Her mother had been wrong to say that in their final moments together. Truthfully, even if Daiyu had revealed everything she had discovered in her youth then Keqing would never have believed her. She had fallen for the temptation of power that was promised by her aunt.

 

Baochai made lofty promises and her world would be one of endless pleasures, wealth, and even godhood. It was only at her mother’s side in her last moments when she realized the truth of the matter was that none of them were really gods. Not even the Fang Sisters who were among the last spirits in existence were anything more than ordinary entities, now exotic but once as mundane as grass.

 

Did she leave everything to me, or did I leave everything to her? Keqing thought as she strolled through the temple courtyard and paused to mourn the loss of the monk who had resided there before. She had arrived too late to stop another needless death. 

 

Once again she had failed someone. 

 

Failure.

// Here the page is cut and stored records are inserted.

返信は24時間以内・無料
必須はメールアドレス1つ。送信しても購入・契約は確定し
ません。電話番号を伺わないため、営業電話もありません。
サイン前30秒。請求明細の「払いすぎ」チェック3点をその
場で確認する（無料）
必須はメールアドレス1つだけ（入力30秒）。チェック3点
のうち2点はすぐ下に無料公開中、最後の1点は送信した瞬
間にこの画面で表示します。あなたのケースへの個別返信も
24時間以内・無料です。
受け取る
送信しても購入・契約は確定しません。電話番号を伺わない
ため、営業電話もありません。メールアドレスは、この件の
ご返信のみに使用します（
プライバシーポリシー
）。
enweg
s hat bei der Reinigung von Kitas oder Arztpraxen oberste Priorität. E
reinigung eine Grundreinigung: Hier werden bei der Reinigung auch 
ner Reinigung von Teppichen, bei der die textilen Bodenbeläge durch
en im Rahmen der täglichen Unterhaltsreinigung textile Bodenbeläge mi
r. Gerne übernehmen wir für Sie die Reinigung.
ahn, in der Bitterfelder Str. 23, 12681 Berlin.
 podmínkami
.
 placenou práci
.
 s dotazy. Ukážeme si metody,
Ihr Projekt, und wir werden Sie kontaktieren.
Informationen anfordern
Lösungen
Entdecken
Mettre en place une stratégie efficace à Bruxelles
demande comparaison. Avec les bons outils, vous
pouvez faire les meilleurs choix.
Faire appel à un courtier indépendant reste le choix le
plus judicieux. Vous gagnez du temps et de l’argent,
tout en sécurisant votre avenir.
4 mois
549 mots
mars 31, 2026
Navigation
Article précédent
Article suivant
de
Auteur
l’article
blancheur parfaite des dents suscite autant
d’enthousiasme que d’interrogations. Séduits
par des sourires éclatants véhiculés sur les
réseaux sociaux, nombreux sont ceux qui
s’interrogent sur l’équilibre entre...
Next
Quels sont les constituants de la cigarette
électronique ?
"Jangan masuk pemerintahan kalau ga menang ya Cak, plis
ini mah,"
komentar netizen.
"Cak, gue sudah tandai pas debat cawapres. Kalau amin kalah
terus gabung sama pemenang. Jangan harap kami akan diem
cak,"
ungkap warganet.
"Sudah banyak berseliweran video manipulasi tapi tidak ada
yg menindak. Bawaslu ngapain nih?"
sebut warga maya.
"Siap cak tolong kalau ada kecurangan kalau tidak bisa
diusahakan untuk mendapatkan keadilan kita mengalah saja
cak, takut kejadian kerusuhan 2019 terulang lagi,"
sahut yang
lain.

That was all her life had ever been, and when she had realized her mistakes all she could do was run away to a quiet abandoned spot of the world and hide. Her reincarnated mother and aunt who returned to life as her own children had toiled, suffered, and struggled because of her shortcomings. 

 

I failed my mother when I did not heed her countless warnings or advice. I failed my firstborn when I left her to be raised in misery without a mother. I failed my youngest when I let her carry the burden of undoing our family mistake. Keqing thought sorrowfully as she now continued into the sacred temple after the intruder. 

 

All her life she had assisted others to become the best versions of themselves, and worked to ensure every person received a second chance. However, Keqing had never redeemed herself for her past sins. Just like her oldest daughter, she had taken countless lives for her own bemusement. But unlike Jisoo, Keqing did not have a broken childhood or corrupted mind to explain her cruelty. 

 

It was purely her own greed and self-indulgence. Her victims had never received proper justice. It was unfair for her to live prosperously as a motherly figure for so many people when she herself had never paid for her actions. 

 

Satsuki opened her eyes from her meditative trance when she noticed her footsteps down the dusty corridor. She furrowed her brow in surprise. “Keqing Chen.” Satsuki murmured and preemptively drew her sword. 

 

I failed you too, Satsuki. Keqing thought and stopped a few meters away from the fearsome woman. “Please, there is no need for violence.” She insisted. “I did not come here to fight you.”

 

“You could have avoided this, you know. If you had given us your daughters on the day they were born then neither of them would have turned out like this.” Satsuki mentioned. “Both of them became weapons in the end.”

 

“I felt as though there was no other choice. They would have either become tools for the Amrita Corporation, or the catalyst for Project Amaterasu.” Keqing replied with a sigh. And all I managed to accomplish was the destruction of their lives, among countless others.

 

The yokai took a step forward with her blade still drawn. “If you came here with the intention to talk me down, don’t bother.” Satsuki remarked. “The omikami will be freed. Your daughter will become her living vessel.”

 

“I’m sorry, Satsuki. You’ve had to live with the weight of an entire species' future on your shoulders. That must have been unimaginably difficult.” Keqing responded despairingly. “For your entire life you’ve been alone. Unable to call yourself completely human and never able to reveal who you really are to anybody who could relate with you.”

 

“I don’t need your pity, Keqing.”

 

“Is there nothing I can do to change your mind? It is not too late to resolve this amicably. A world where spirits and humans can exist together in harmony would be the most just conclusion to your life’s work.” Keqing asked earnestly, although she already knew the answer. 

 

Satsuki shook her head from side to side. “That’s impossible. I am mere hours away from victory. To just give up everything now would be foolish.” She decreed. “You cannot stop me, Keqing. Even as weak as I am now, I am still a spirit and you are just a human. Go say your farewells to your daughter before her body is seized.”

 

If that is how it must be. Keqing thought, and cursed her own inability to fix another life. She raised her hand as a bright glow emitted from her fingers, and Satsuki’s eyes went wide in alarm. “So be it.” 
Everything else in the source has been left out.